Living and Creating in Two Worlds

Guest blogger, June Blanks

If you haven't peered out from your Apple, PC, Blackberry or iPhone you may want to take this opportunity to unplug from your virtual worlds and re-plug yourself into the electricity of our cities and communities from times long past. 

While computers and technology consume attention, drive human interaction and distract us from our physical lives, new solutions are necessary to determine the success of community life, bricks-and-mortar businesses, and products. 

In the Libert and Spector book "We Are Smarter Than Me," the authors assert: "At the ripe old age of 15 the web has already changed the human society so profoundly that historians have begun comparing the Internet with the Renaissance and the Industrial Revolution." 

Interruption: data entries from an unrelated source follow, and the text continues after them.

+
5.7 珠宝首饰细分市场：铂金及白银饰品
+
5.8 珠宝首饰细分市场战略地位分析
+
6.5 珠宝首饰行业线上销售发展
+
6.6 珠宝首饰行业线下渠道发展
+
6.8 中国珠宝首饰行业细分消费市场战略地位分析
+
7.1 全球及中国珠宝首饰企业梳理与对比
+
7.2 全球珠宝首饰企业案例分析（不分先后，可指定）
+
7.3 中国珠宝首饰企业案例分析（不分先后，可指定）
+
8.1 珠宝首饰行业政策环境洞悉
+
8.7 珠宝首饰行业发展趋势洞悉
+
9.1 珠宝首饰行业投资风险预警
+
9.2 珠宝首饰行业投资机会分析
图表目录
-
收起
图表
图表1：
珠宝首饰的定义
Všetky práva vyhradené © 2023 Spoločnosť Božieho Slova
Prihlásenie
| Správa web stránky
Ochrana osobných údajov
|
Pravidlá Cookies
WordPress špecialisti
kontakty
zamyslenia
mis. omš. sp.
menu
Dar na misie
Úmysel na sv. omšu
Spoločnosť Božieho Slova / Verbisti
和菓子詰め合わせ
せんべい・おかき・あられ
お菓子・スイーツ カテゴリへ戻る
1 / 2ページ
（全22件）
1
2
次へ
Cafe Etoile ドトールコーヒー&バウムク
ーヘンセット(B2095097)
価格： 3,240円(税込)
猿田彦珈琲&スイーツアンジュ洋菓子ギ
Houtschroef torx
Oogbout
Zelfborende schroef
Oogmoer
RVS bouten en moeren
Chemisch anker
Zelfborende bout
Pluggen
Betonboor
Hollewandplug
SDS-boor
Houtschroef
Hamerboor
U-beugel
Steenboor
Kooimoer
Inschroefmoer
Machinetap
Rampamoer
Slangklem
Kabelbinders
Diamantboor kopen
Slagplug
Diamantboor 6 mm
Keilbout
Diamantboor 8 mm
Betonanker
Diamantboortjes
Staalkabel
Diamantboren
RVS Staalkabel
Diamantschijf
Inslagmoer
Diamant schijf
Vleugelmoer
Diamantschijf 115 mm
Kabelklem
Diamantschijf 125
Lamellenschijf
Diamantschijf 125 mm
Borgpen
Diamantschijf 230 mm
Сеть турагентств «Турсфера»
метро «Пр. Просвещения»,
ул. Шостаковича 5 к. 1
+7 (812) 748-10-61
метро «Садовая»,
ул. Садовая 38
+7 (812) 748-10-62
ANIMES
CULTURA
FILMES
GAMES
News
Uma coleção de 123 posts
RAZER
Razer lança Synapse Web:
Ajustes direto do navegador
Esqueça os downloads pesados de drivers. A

The changes through the Renaissance and the Industrial Revolution powered extreme physical make overs to the shape of the city and the experience of life for the people.   The Renaissance’s artistic, scientific, and "worldly" breakthroughs propelled a movement of beautification in architecture, gardens, city plans, and promotion of the arts.  The Industrial Revolution’s power and manufacturing technologies evolved the "township" into an all direction speed demon without reigns: buildings up, down and out; people moving to cities and jobs; and the railroad and automobile paving the American landscape en route. 

For the past 15 years a rebirth and revolution has been underway in which innovation continues to be the order of the day.  We must live and create in the digital and real world: two places that must work in tandem. 

If you are inclined to look in on our cities of the Digital Age, keep your mind peeled to how your business and community can benefit from innovative changes to the city, to bricks-and-mortar business, and the experience.  How will we achieve this?   By focusing our energy on refining, rather than growing outward and building more and more.   Part of the solution will be to infill these landscapes with rich, textured, rewarding, and responsible ideas – to plan, provide, and advance a world that brings all of the great elements of this age into focus and into play.